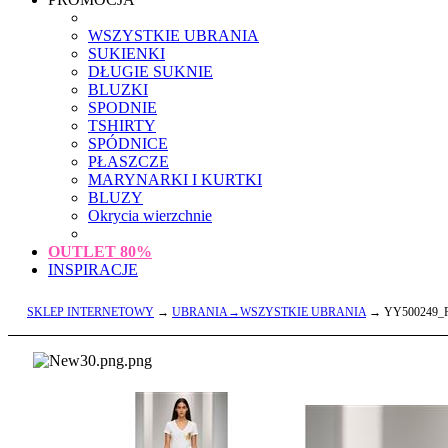
WSZYSTKIE UBRANIA
SUKIENKI
DŁUGIE SUKNIE
BLUZKI
SPODNIE
TSHIRTY
SPÓDNICE
PŁASZCZE
MARYNARKI I KURTKI
BLUZY
Okrycia wierzchnie
OUTLET
80%
INSPIRACJE
SKLEP INTERNETOWY
→
UBRANIA→WSZYSTKIE UBRANIA
→ YY500249_R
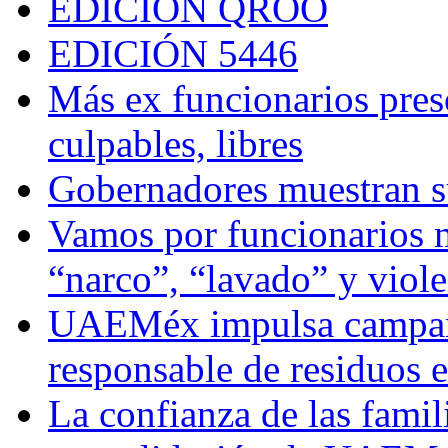
EDICIÓN QROO
EDICIÓN 5446
Más ex funcionarios pres
culpables, libres
Gobernadores muestran su
Vamos por funcionarios 
“narco”, “lavado” y viol
UAEMéx impulsa campaña
responsable de residuos e
La confianza de las famil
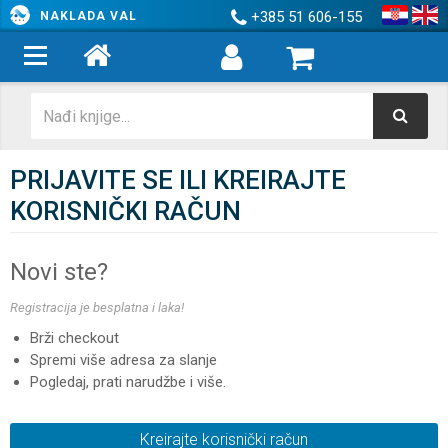
+385 51 606-155
NAKLADA VAL
PRIJAVITE SE ILI KREIRAJTE
KORISNIČKI RAČUN
Novi ste?
Registracija je besplatna i laka!
Brži checkout
Spremi više adresa za slanje
Pogledaj, prati narudžbe i više.
Kreirajte korisnički račun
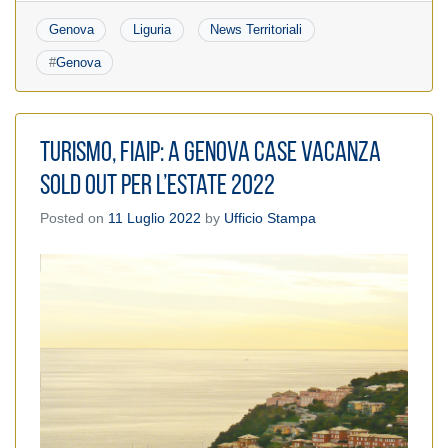
Genova
Liguria
News Territoriali
#
Genova
Turismo, Fiaip: A Genova case vacanza
sold out per l’Estate 2022
Posted on
11 Luglio 2022
by
Ufficio Stampa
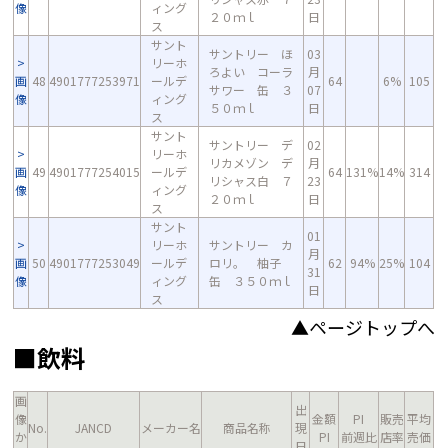
像
ィング
２０ｍｌ
日
ス
サント
サントリー ほ
03
リーホ
ろよい コーラ
月
画
48
4901777253971
ールデ
64
6%
105
サワー 缶 ３
07
像
ィング
５０ｍｌ
日
ス
サント
サントリー デ
02
リーホ
リカメゾン デ
月
画
49
4901777254015
ールデ
64
131%
14%
314
リシャス白 ７
23
像
ィング
２０ｍｌ
日
ス
サント
01
リーホ
サントリー カ
月
画
50
4901777253049
ールデ
ロリ。 柚子
62
94%
25%
104
31
像
ィング
缶 ３５０ｍｌ
日
ス
▲ページトップへ
■飲料
画
出
像
金額
PI
販売
平均
No.
JANCD
メーカー名
商品名称
現
か
PI
前週比
店率
売価
日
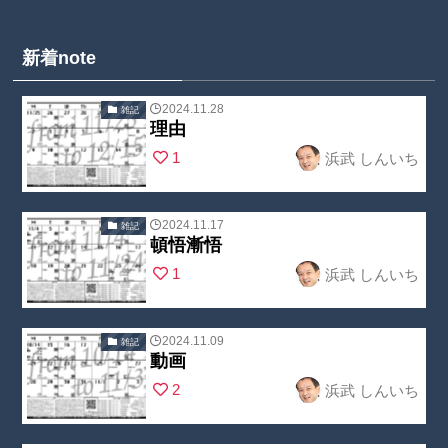
新着note
2024.11.28
雑記
理由
Warning
:
1
浜武 しんいち
Undefined
array key
"no_cat_tag" in
2024.11.17
雑記
頓悟漸悟
/home/nobuoc
Warning
:
1
浜武 しんいち
reate2/kojin-
Undefined
juku.com/publi
array key
c_html/wp-
"no_cat_tag" in
2024.11.09
雑記
content/theme
動画
/home/nobuoc
Warning
:
s/swell_child/p
2
浜武 しんいち
reate2/kojin-
Undefined
arts/post_list/
juku.com/publi
array key
post_index.ph
c_html/wp-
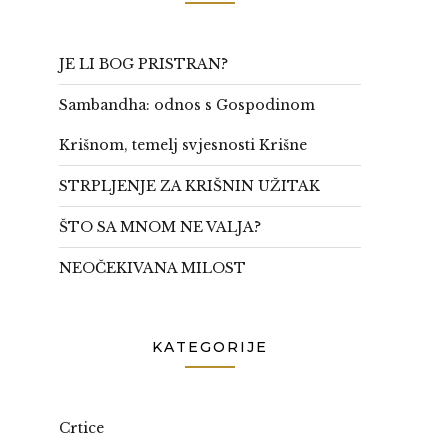
JE LI BOG PRISTRAN?
Sambandha: odnos s Gospodinom
Krišnom, temelj svjesnosti Krišne
STRPLJENJE ZA KRIŠNIN UŽITAK
ŠTO SA MNOM NE VALJA?
NEOČEKIVANA MILOST
KATEGORIJE
Crtice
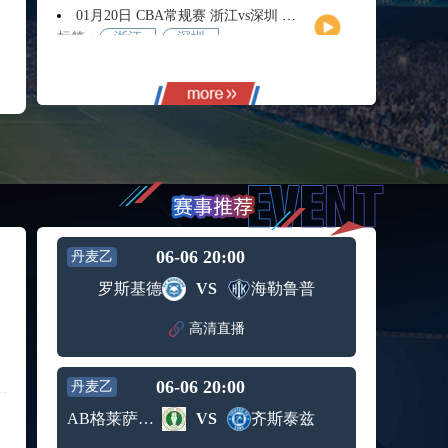
01月20日 CBA常规赛 浙江vs深圳 全场录像回放
标签：
浙江
深圳
01月14日 CBA常规赛 天津vs福建 全场录像回放
标签：
天津
福建
01月14日 CBA常规赛 浙江vs广州 全场录像回放
标签：
浙江
广州
12月01日 男篮世亚预阶段一 新西兰男篮vs澳大利亚男篮 全场录像回放
标签：
新西兰
澳大利
男篮
亚男篮
12月01日 男篮世亚预阶段一 韩国男篮vs中国男篮 全场录像
标签：
中国男
韩国男
06-06 20:00
丹麦乙
篮
篮
11月11日 全运男篮半决赛 广东全运男篮vs辽宁全运男篮 全场录像
罗斯基德
VS
海勒鲁普
标签：
广东全
辽宁全
运男篮
运男篮
高清直播
10月14日 女篮锦标赛阶段二第3轮 山西女篮vs四川女篮 全场录像回放
标签：
山西女
四川女
篮
篮
06-06 20:00
丹麦乙
09月12日 男篮欧锦赛半决赛 德国男篮vs芬兰男篮 全场录像回放
标签：
德国男
芬兰男
AB格莱萨克瑟
VS
齐斯泰兹
篮
篮
09月05日 男篮欧锦赛小组赛 西班牙男篮vs希腊男篮 全场录像回放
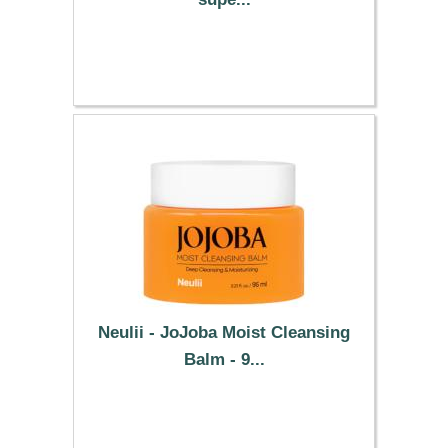
1.79 €
Neulii - JoJoba Moist Cleansing
Balm - 9...
27.69 €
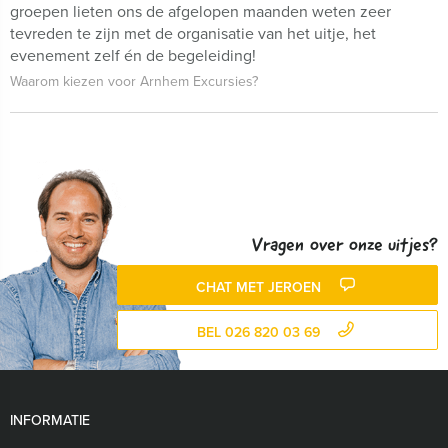
groepen lieten ons de afgelopen maanden weten zeer
tevreden te zijn met de organisatie van het uitje, het
evenement zelf én de begeleiding!
Waarom kiezen voor Arnhem Excursies?
Vragen over onze uitjes?
CHAT MET JEROEN
BEL 026 820 03 69
INFORMATIE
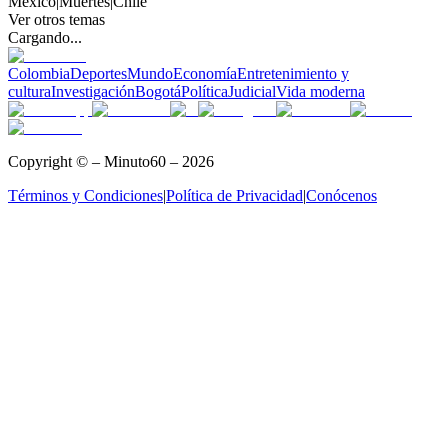
México
|
Muertes
|
Chile
Ver otros temas
Cargando...
Colombia
Deportes
Mundo
Economía
Entretenimiento y
cultura
Investigación
Bogotá
Política
Judicial
Vida moderna
Copyright © – Minuto60 – 2026
Términos y Condiciones
|
Política de Privacidad
|
Conócenos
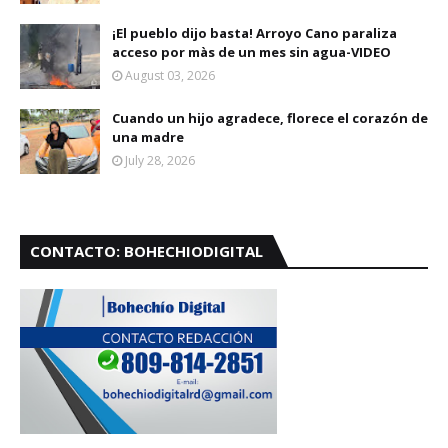
¡El pueblo dijo basta! Arroyo Cano paraliza
acceso por màs de un mes sin agua-VIDEO
August 03, 2026
Cuando un hijo agradece, florece el corazón de
una madre
July 28, 2026
CONTACTO: BOHECHIODIGITAL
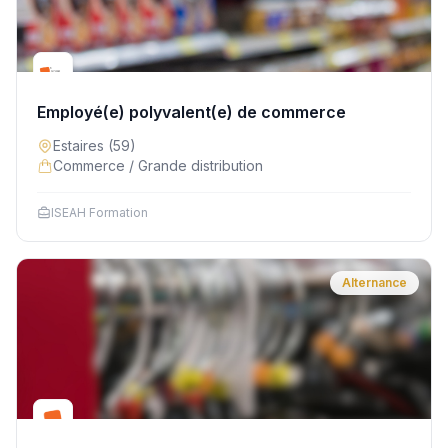
Employé(e) polyvalent(e) de commerce
Estaires
(59)
Commerce / Grande distribution
ISEAH Formation
Alternance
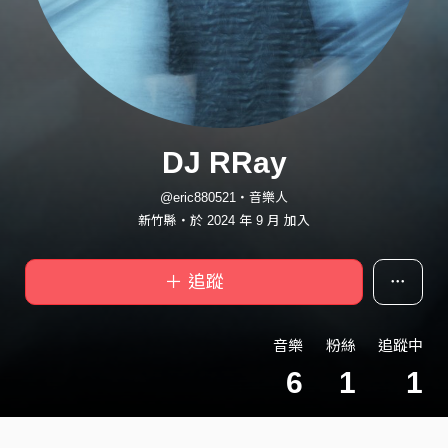
DJ RRay
@eric880521・音樂人
新竹縣・於 2024 年 9 月 加入
＋ 追蹤
音樂
粉絲
追蹤中
6
1
1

□ □ □

> **What is being asked**:
Show the lines in the entries above that include the string "funcionarios".

> **Written response**:
Más ex funcionarios pres
Vamos por funcionarios 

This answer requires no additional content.